We show that spherical Whittaker functions on an n-fold cover of the general linear group arise naturally from the quantum Fock space representation of $$U_q(\widehat{\mathfrak {sl}}(n))$$ introduced by Kashiwara, Miwa and Stern (KMS). We arrive at this connection by reconsidering the solvable lattice models known as “metaplectic ice” whose partition functions are metaplectic Whittaker functions. First, we show that a certain Hecke action on metaplectic Whittaker coinvariants agrees (up to twisting) with a Hecke action of Ginzburg, Reshetikhin, and Vasserot arising in quantum affine Schur-Weyl duality. This allows us to expand the framework of KMS by Drinfeld twisting to introduce Gauss sums into the quantum wedge, which are necessary for connections to metaplectic forms.
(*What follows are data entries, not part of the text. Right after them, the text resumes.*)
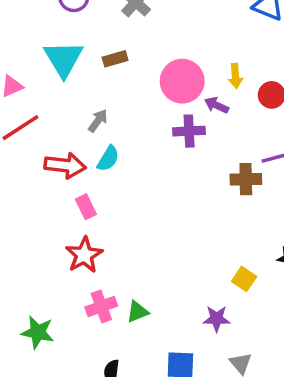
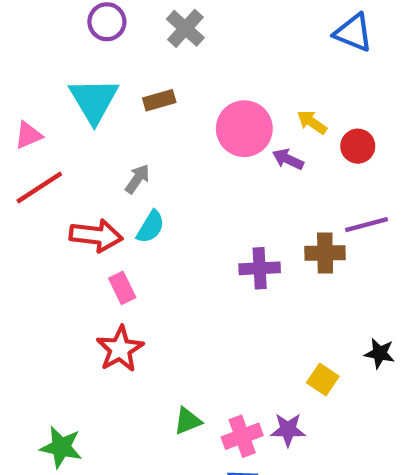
yellow arrow: (235, 76) -> (312, 122), turned 130
purple cross: (189, 131) -> (260, 268), moved
pink cross: (101, 307) -> (242, 436), moved

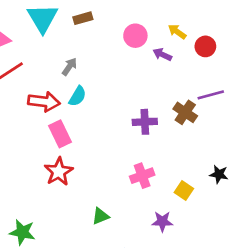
pink circle: (244, 129) -> (135, 36), size x0.7
brown cross: (325, 253) -> (185, 112), turned 35
pink rectangle: (122, 288) -> (60, 134), size x1.4
pink cross: (242, 436) -> (142, 176), moved

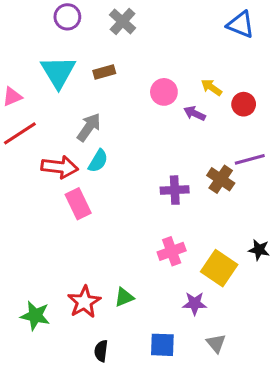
gray arrow: (69, 67) -> (89, 127), size x1.4
red star: (59, 172) -> (84, 302), moved
yellow square: (184, 190) -> (219, 268), size x1.6

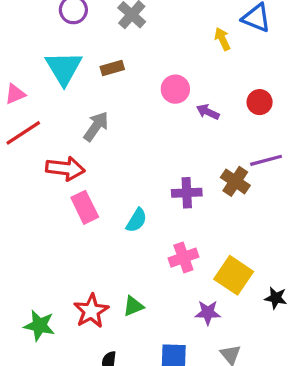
yellow arrow: (211, 87) -> (222, 39), moved, turned 30
cyan semicircle: (98, 161) -> (137, 220), moved
black star: (259, 250) -> (276, 298), moved

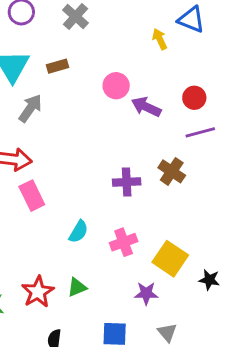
purple arrow: (208, 112) -> (146, 107), size x1.4
gray arrow: (96, 126) -> (30, 108), moved
purple line: (266, 160) -> (200, 132), moved
cyan semicircle: (137, 220) -> (78, 232), moved

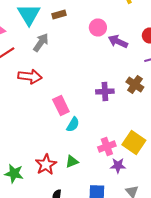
pink rectangle: (32, 196) -> (61, 106), moved
pink cross: (124, 242) -> (107, 146), moved

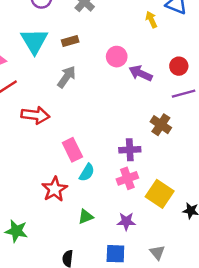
gray arrow: (41, 42) -> (67, 77), moved
purple cross: (105, 92) -> (130, 150), moved
pink cross: (107, 146) -> (127, 178), moved
red star: (46, 164) -> (55, 189), moved
purple star: (118, 166) -> (126, 221), moved

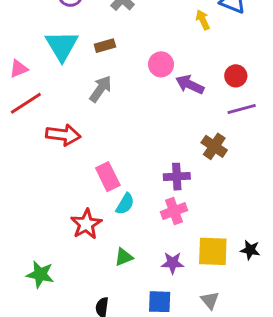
yellow square: (160, 194) -> (213, 251), moved, turned -32

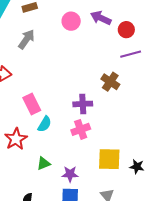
purple arrow: (190, 85) -> (101, 18), moved
black star: (250, 250) -> (137, 167), moved
purple star: (173, 263) -> (70, 174), moved

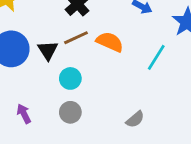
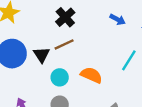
orange semicircle: (110, 42) -> (91, 75), moved

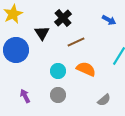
brown line: (64, 44) -> (76, 42), moved
black triangle: (41, 55) -> (42, 33), moved

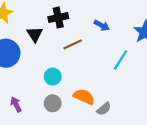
black cross: (63, 18) -> (58, 18), turned 30
blue arrow: (109, 20) -> (102, 25), moved
orange semicircle: (86, 69) -> (84, 97), moved

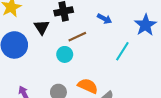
cyan circle: (53, 77) -> (65, 54), moved

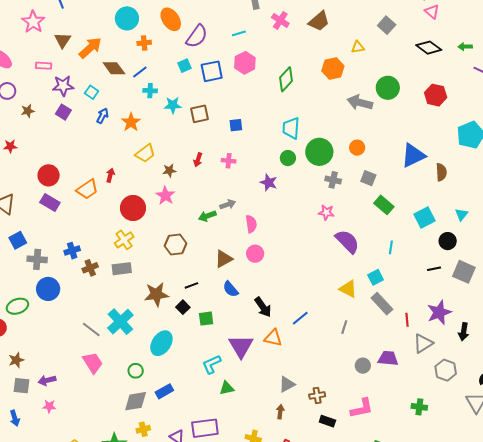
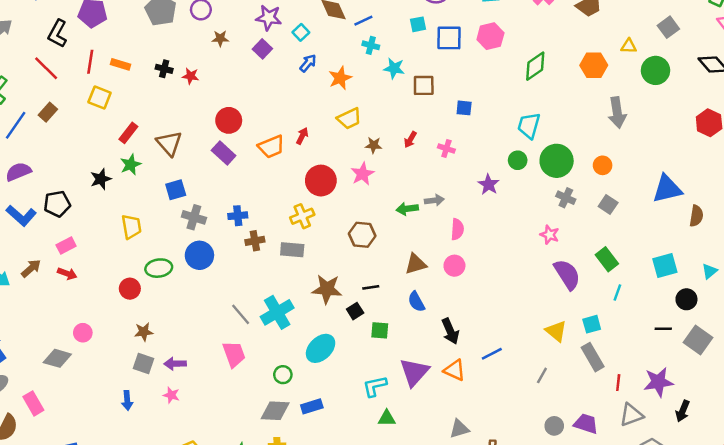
green circle: (388, 88) -> (656, 70), moved
gray arrow: (360, 103) -> (617, 112), turned -125
green rectangle: (384, 205) -> (607, 259), moved

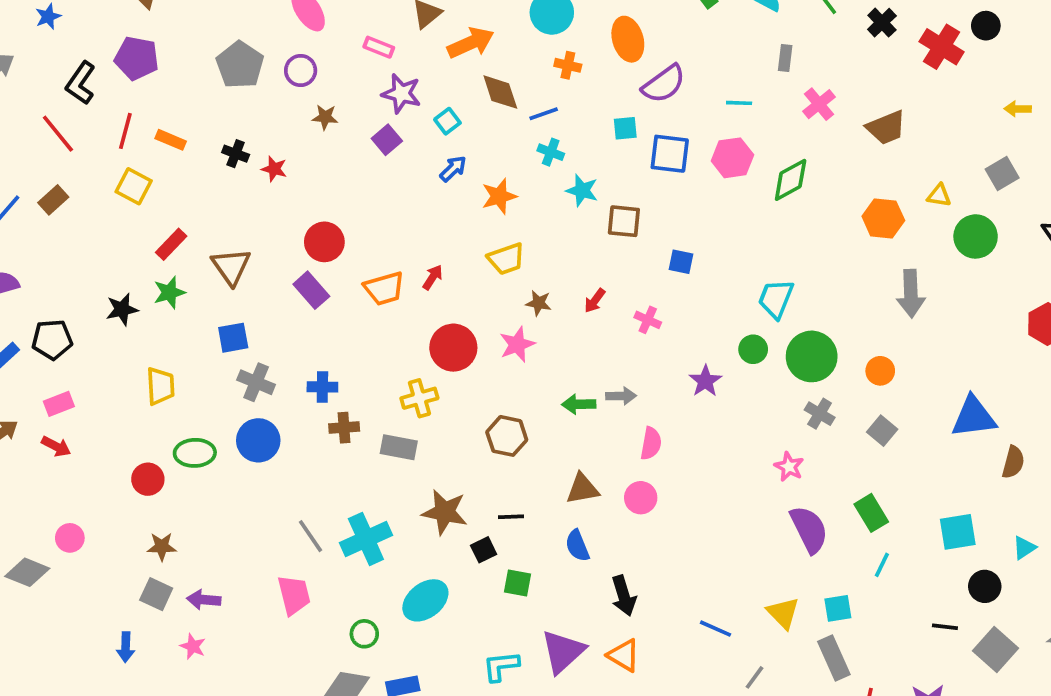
green diamond: (535, 66) -> (791, 180), moved
blue line: (492, 354) -> (715, 629), moved, turned 45

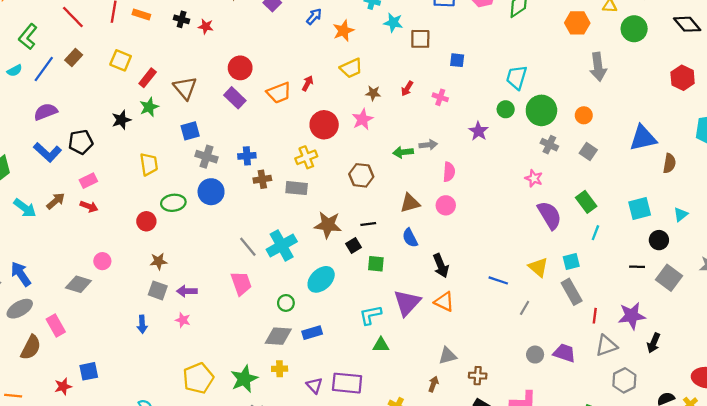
yellow square: (134, 186) -> (121, 60), moved

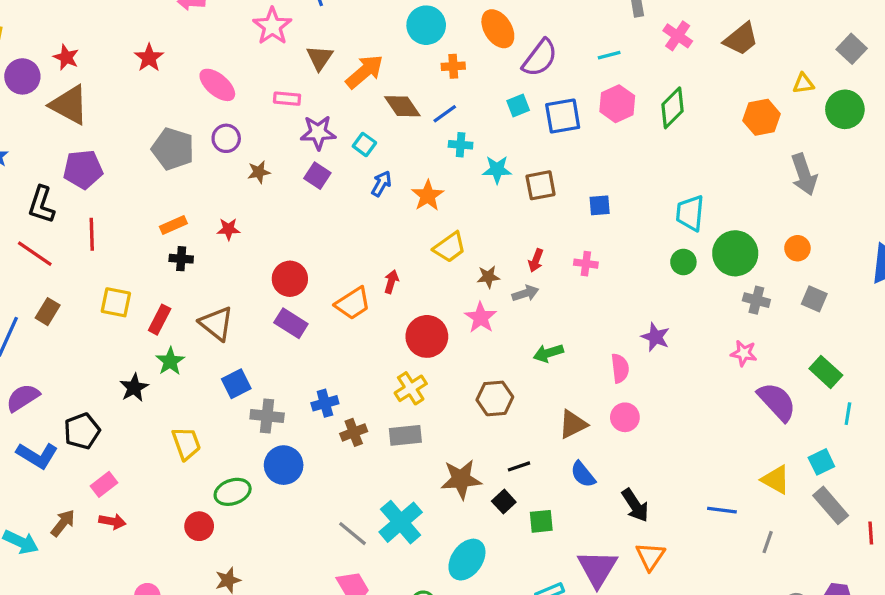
orange rectangle: (141, 15) -> (173, 225), moved, turned -30
black cross: (182, 19) -> (181, 259), moved
purple star: (478, 131) -> (655, 337), moved
gray arrow: (428, 145) -> (525, 293), moved
orange triangle: (444, 302) -> (650, 556), turned 50

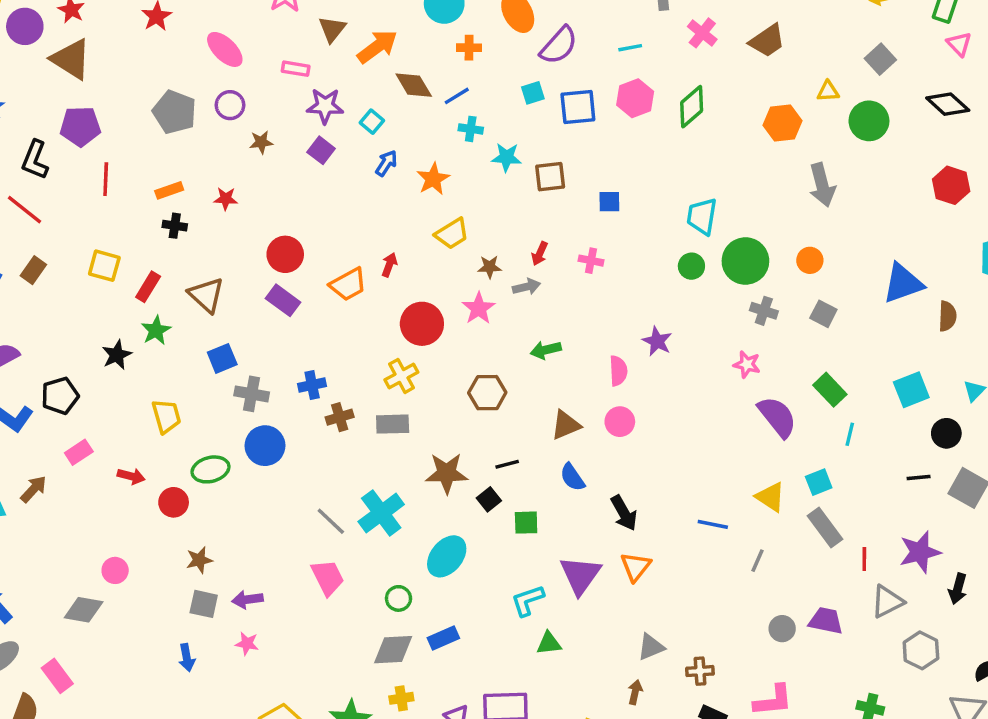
red line: (92, 234) -> (106, 179), moved
red arrow: (112, 521) -> (131, 476), moved

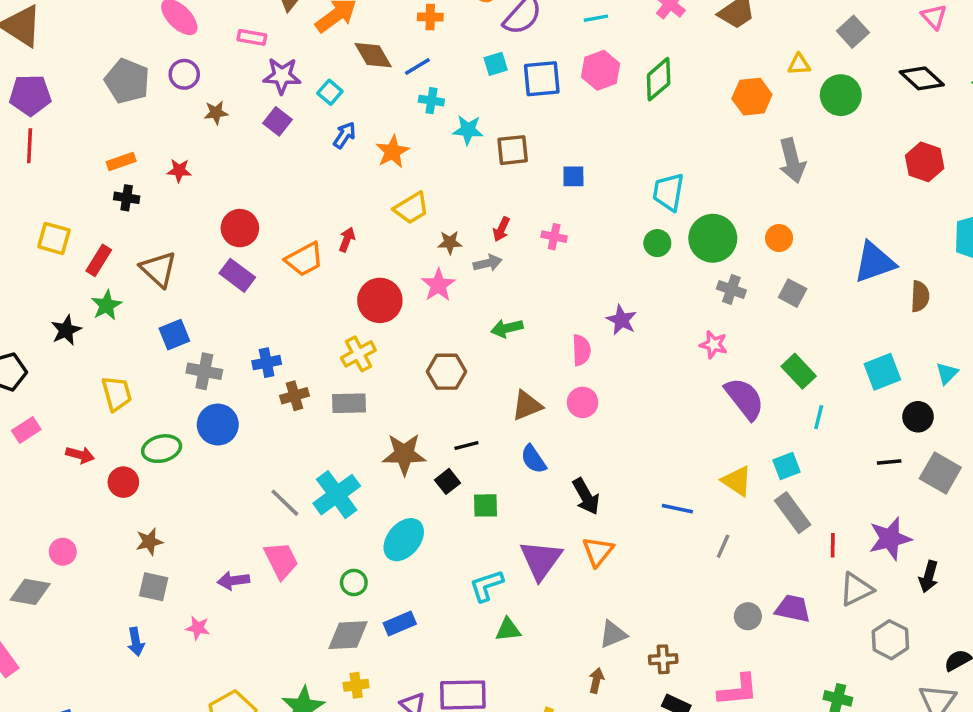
red line: (106, 179) -> (30, 146), moved
purple arrow: (248, 599) -> (233, 581), moved

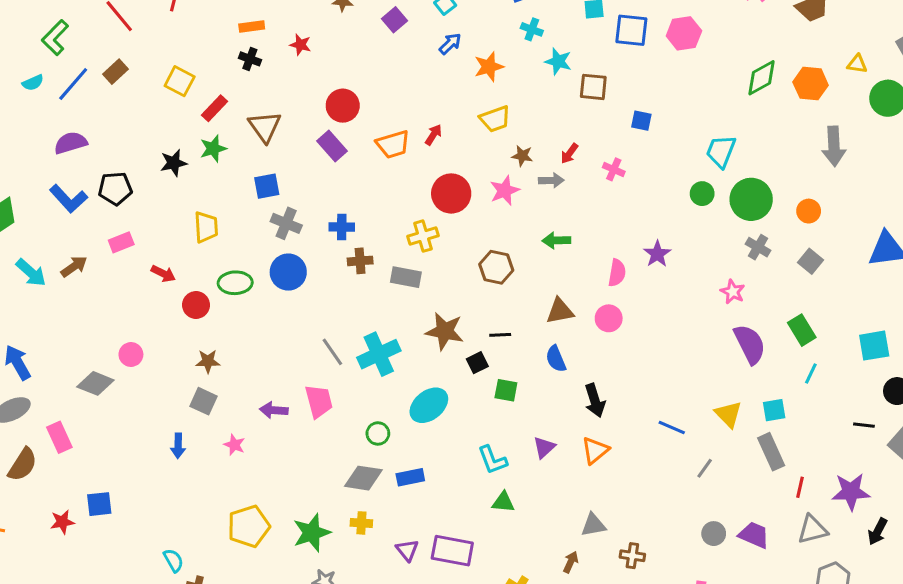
green diamond: (659, 79) -> (762, 78), moved
purple triangle: (541, 560) -> (544, 447), size x0.6
cyan L-shape: (486, 586) -> (492, 460), turned -104

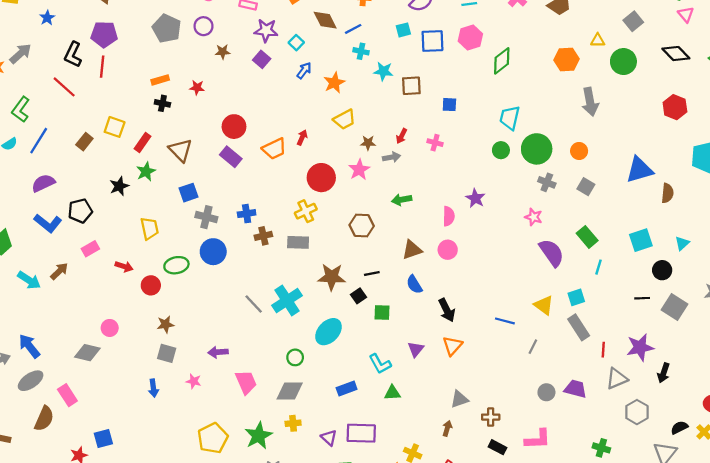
brown rectangle: (116, 72) -> (84, 142), moved
green diamond: (762, 78) -> (502, 61), moved
pink trapezoid: (319, 401) -> (246, 382), moved
blue rectangle: (410, 477) -> (347, 389), moved

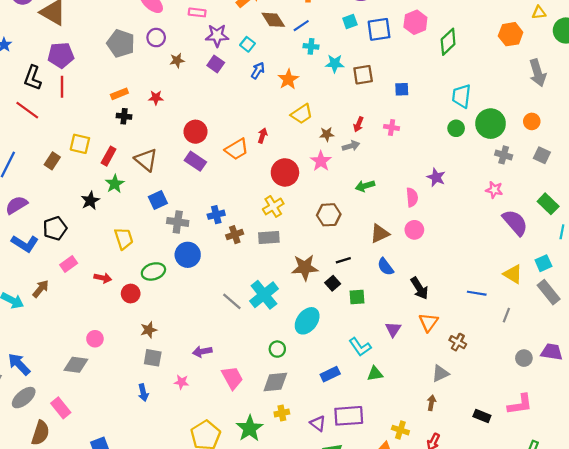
brown cross: (491, 417) -> (458, 342), moved, turned 35

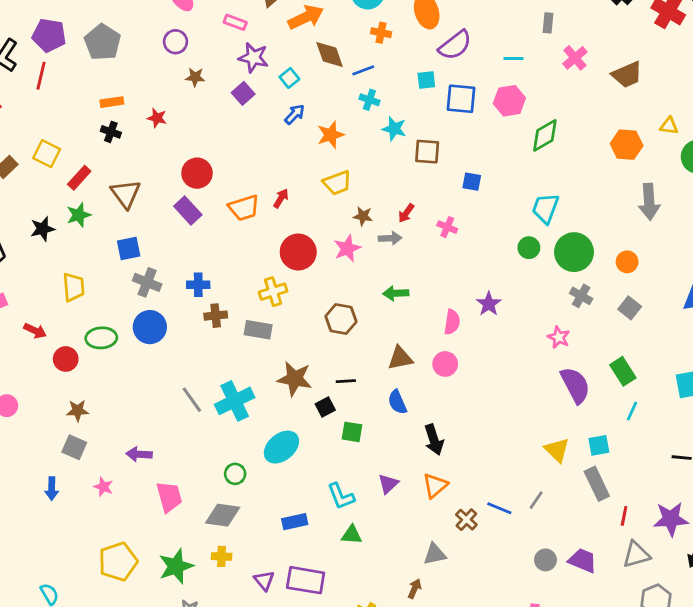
gray pentagon: (121, 43) -> (103, 42), moved
blue line: (477, 293) -> (499, 508), moved

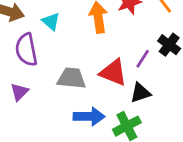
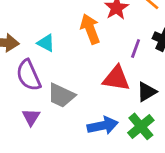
purple line: (143, 59) -> (136, 48), moved
gray trapezoid: (72, 78) -> (61, 95), moved, turned -148

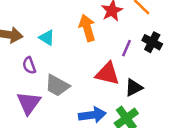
purple semicircle: (29, 75) -> (29, 65), size x0.6
purple triangle: (31, 117) -> (29, 103), size x1.5

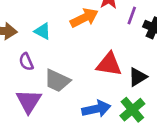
orange arrow: (87, 28) -> (84, 18), turned 85
purple line: (126, 48) -> (132, 15), moved

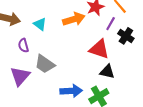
red triangle: (109, 64) -> (99, 49), moved
black triangle: (138, 77) -> (107, 72), turned 35

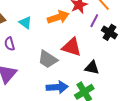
red triangle: (99, 49) -> (72, 47), moved
gray trapezoid: (45, 64) -> (48, 59), moved

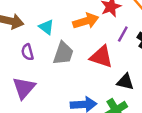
purple line: (94, 21) -> (123, 34), moved
gray trapezoid: (48, 59) -> (63, 53), moved, turned -105

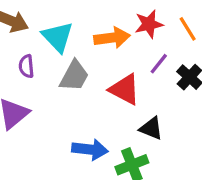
cyan triangle: (46, 27) -> (58, 37), size x1.5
Our main theorem interprets the row transfer matrices of this ice model as “half” vertex operators on quantum Fock space that intertwine with the action of $$U_q(\widehat{\mathfrak {sl}}(n))$$ . In the process, we introduce new symmetric functions termed metaplectic symmetric functions and explain how they are related to Whittaker functions on an n-fold metaplectic cover of $${\text {GL}}_r$$ . These resemble LLT polynomials or ribbon symmetric functions introduced by Lascoux, Leclerc and Thibon, and in fact the metaplectic symmetric functions are (up to twisting) specializations of supersymmetric LLT polynomials defined by Lam. Indeed Lam constructed families of symmetric functions from Heisenberg algebra actions on the Fock space commuting with the $$U_q(\widehat{\mathfrak {sl}}(n))$$ -action. The Heisenberg algebra is independent of Drinfeld twisting of the quantum group. We explain that half vertex operators agree with Lam’s construction and this interpretation allows for many new identities for metaplectic symmetric and Whittaker functions, including Cauchy identities. While both metaplectic symmetric functions and LLT polynomials can be related to vertex operators on the quantum Fock space, only metaplectic symmetric functions are connected to solvable lattice models.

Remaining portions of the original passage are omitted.